Мэри Фишер умоляет Энгуса и Бренду забрать хотя бы пса Гарнеса — ради Боббо, — но они неумолимы.

— Самое милое дело усыпить беднягу, — советует Энгус. — Собака без хозяина — не собака. Они же с Боббо были вот как! — И он, сцепив два пальца, показывает сплетение судеб собаки и человека.

Но Мэри Фишер не может усыпить собаку. Раньше могла бы, теперь нет. Она слишком хорошо знает, что будет чувствовать Гарнес. Я бы хоть дюжину собак извела, глазом бы не моргнула, если бы решила, что это в моих интересах. Я начала с плюгавой морской свинки — и вот, полюбуйтесь!
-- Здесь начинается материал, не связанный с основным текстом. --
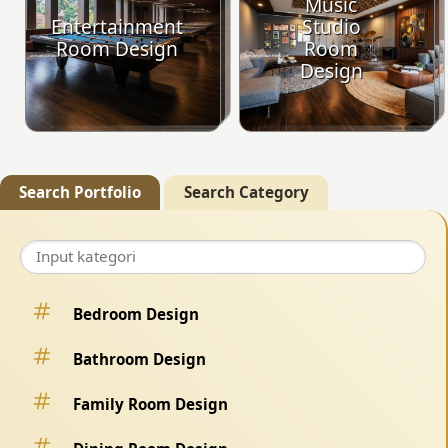
Music
Entertainment
Studio
Room Design
Room
Design
Search Portfolio
Search Category
Bedroom Design
Bathroom Design
Family Room Design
Превратилась в дьяволицу. И я бы не удивилась, если бы в моем лице мир увидел обещанное ему второе пришествие (на этот раз в женском обличье). Как знать, быть может, я стану таким же символом для женщин, каким Иисус стал для мужчин. Он предлагал усыпанный каменьями путь на небо; я предлагаю автостраду в ад. Я несу страдание и самопостижение (вещи неразрывные) другим и спасение — самой себе. Каждая — за себя, вот мой девиз. И если меня распнут на кресте моего эгоизма, я не буду роптать. Я хочу только одного — жить по-своему, и, клянусь Сатаной, я этого добьюсь!
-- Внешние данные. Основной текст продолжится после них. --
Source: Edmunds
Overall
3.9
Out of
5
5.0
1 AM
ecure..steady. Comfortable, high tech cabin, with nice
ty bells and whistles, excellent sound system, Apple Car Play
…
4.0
У дьяволиц много разных имен, и по умению вторгаться в чужую жизнь им равных нет.

25

Руфь, успешно достигнув своей цели в доме судьи и вынужденная еще около месяца ходить к дантисту-хирургу, принялась подыскивать себе жилье в Брэдвелл-парке, где, как подсказывала ей интуиция, можно было без труда сохранить свое инкогнито. Публика здесь обитала самая разношерстная — с точки зрения габаритов и внешнего вида вообще, — так что охотников смотреть ей вслед, можно сказать, не было. Брэдвелл-парк затерялся в гуще западных окраин: обширный, запущенный и безликий кусок огромного города. Здесь жили бедняки.
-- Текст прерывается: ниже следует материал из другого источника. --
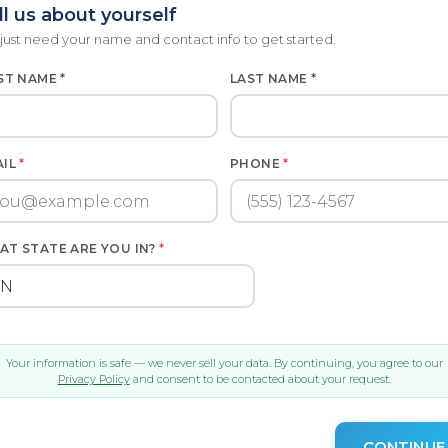
ll us about yourself
just need your name and contact info to get started.
ST NAME *
LAST NAME *
AIL
*
PHONE
*
AT STATE ARE YOU IN?
*
Your information is safe — we never sell your data. By continuing, you agree to our
Privacy Policy
and consent to be contacted about your request.
CONTINUE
У Руфи на счете в швейцарском банке лежало 2 563 072 доллара 45 центов, но она предпочитала жить просто и скромно — по крайней мере, пока.

Богатые всегда на виду, бедняков никто не замечает — унылая серая пелена, скрывающая их жизнь, делает их невидимками. Руфи совсем не улыбалось привлекать к себе внимание полиции или финансовых органов, пока не пробил час. И, помимо всего прочего, в Брэдвелл-парке она наверняка не встретила бы знакомых из Райских Кущ, которые, увидев ее, воскликнули бы: «Как! Глазам своим не верю, да ведь это жена Боббо! Вы здесь? Какими судьбами?»

И Брэдвелл-парк и Райские Кущи, где Руфь жила прежде, в своей другой жизни, характеризовались как предместья, но разница между ними была огромная. Населяющие Брэдвелл-парк мужчины и женщины жили где и как придется, в то время как в Райских Кущах они помещали себя внутри аккуратненьких, со всех сторон ограниченных изгородью квадратиков. В Брэдвелл-парке было больше женщин, чем мужчин, меньше гаражей и меньше машин, всего-навсего один бассейн для общественного пользования с таким количеством хлорки в воде, что у купающихся глаза вылезали из орбит. Жители Брэдвелл-парка зарабатывали меньше, чем им хотелось бы, и здешних женщин, как правило, загоняла в угол нужда, а не путаница в собственных мыслях и чувствах — зато они могли утешать себя тем, что не просто с жиру бесятся и сами не знают, чего им надо, а имеют серьезные основания пенять на судьбу.